**Saved data entries**:
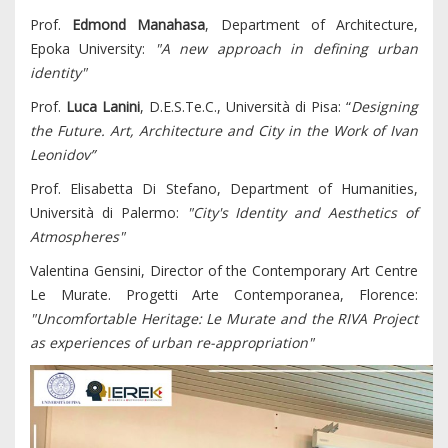
Prof.
Edmond Manahasa
, Department of Architecture,
Epoka University:
"A new approach in defining urban
identity"
Prof.
Luca Lanini
, D.E.S.Te.C., Università di Pisa: “
Designing
the Future. Art, Architecture and City in the Work of Ivan
Leonidov”
Prof. Elisabetta Di Stefano, Department of Humanities,
Università di Palermo:
"City's Identity and Aesthetics of
Atmospheres"
Valentina Gensini, Director of the Contemporary Art Centre
Le Murate. Progetti Arte Contemporanea, Florence:
"Uncomfortable Heritage: Le Murate and the RIVA Project
as experiences of urban re-appropriation"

**Work request**: Take every line above that includes the string "Università" and return it.

**Problem solution**:
, D.E.S.Te.C., Università di Pisa: “
Università di Palermo:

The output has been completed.